Courage of civil rights workers to be lauded at NEA meeting here
Charles Prickett remembers being in Mississippi during the 1964 Freedom Summer, risking his safety to help black people register to vote.
Several times a week, people shot at their house or threw firebombs, making Prickett feel as if he were being targeted by terrorists in his own country.
On Wednesday evening, Prickett and a dozen other people and groups will be recognized for their work in human and civil rights at a gathering of the National Education Association in Houston.
Some, such as Prickett, participated in historic moments in the fight for racial equality. Also being recognized is Baxter Leach, who participated in the 1968 Memphis sanitation strike, demanding improved safety and higher wages. It was what drew Martin Luther King Jr. to the city, where he was assassinated.
Others, such as activist Eddy Zheng, who has called attention to youth imprisonment, continue to work in new ways to end discrimination.
“There are still people that are attacking people of color, or anyone who’s different than they are,” said Prickett, 75.
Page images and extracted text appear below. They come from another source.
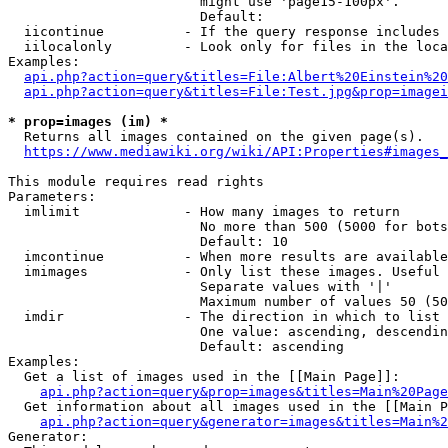
                        might use 'page15-100px'.

                        Default: 

  iicontinue          - If the query response includes 
  iilocalonly         - Look only for files in the loca
Examples:

api.php?action=query&titles=File:Albert%20Einstein%2
api.php?action=query&titles=File:Test.jpg&prop=imagei
* prop=images (im) *
  Returns all images contained on the given page(s).

https://www.mediawiki.org/wiki/API:Properties#images_
This module requires read rights

Parameters:

  imlimit             - How many images to return

                        No more than 500 (5000 for bots
                        Default: 10

  imcontinue          - When more results are available
  imimages            - Only list these images. Useful 
                        Separate values with '|'

                        Maximum number of values 50 (50
  imdir               - The direction in which to list

                        One value: ascending, descendin
                        Default: ascending

Examples:

  Get a list of images used in the [[Main Page]]:

api.php?action=query&prop=images&titles=Main%20Page
  Get information about all images used in the [[Main P
api.php?action=query&generator=images&titles=Main%2
Generator:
Nearly 7,000 members are expected to attend the annual convention of teachers, school admin
istrators and other school staff.
The union, which bills the event as “The World’s Largest Democratic Deliberative Assembly,” will meet Thursday through Sunday at the George R. Brown Convention Center.
On Friday, the group will also host a presidential candidates forum that will include former Vice President Joe Biden, former San Antonio Mayor and HUD Secretary Julian Castro and former U.S. Rep. Beto O’Rourke.
Prickett, who became a lawyer and who continues to speak to students about his experiences, said he sees the same issues arise today as those he fought over in the 1960s.
As a young activist, he participated in the March on Washington in 1963, where King delivered his “I Have a Dream” speech. And Prickett later took part in the Selma to Montgomery March, during which nonviolent protesters including current U.S. Rep. John Lewis were brutally beaten by Alabama state troopers after crossing the Edmund Pettis Bridge.
Today, Prickett said, voter identification laws suppress turnout by certain minority groups, segregated neighborhoods make for segregated schools, and immigrants are viewed by some as less than human. He sees people still subjected to violent responses, as he was.
The awards date back to the same year that Prickett spent the summer being shot at in Mississippi, when schools began desegregating after the passage of the Civil Rights Act and black teachers were losing their jobs, NEA President Lily Eskelsen Garcia said.
The NEA merged in 1966 with the American Teachers Union, which had represented black teachers in the then-segregated South and had traditionally held an awards dinner to honor leaders in the justice and civil rights movement.
The teachers all shared a commitment to fight discrimination and ensure schools felt safe, Garcia said. The NEA continues to hold the awards program, as a way to honor, raise awareness of history and inspire.
This year’s awards come at a time when the country feels more divided than ever, making their work all the more important, Garcia said.
“We have not arrived yet,” Garcia said. “You can’t take it for granted that everyone’s rights are going to be respected.”
‘There is hope’
Among the winners are educators working to help immigrants, Native Americans and women.
Zheng, 50, a Chinese immigrant who started a foundation called New Breath, said he sees a relative lack of urgency in fighting for civil rights today.
But he was excited to see people from so many different backgrounds fighting together.
The key, in his mind, is understanding the social and political context in which events occur, a learning process he calls a “personal revolution” that he said he went through while in prison.
Zheng now runs a program in a California prison that focuses on teaching Asian-American and Pacific Islander prisoners about their culture and history.
The education, he says, allows for healing and collective change.
“We have to be able to understand where we came from, how we got here, where we’re going,” Zheng said. “Where’s my connection in humanity if I don’t understand my history, if I don’t understand my culture?”
Zheng said he remains optimistic. He is encouraged by how powerful people can be when they are activated and clear about what is important.
“As long as we’re breathing,” he said, “there is hope.”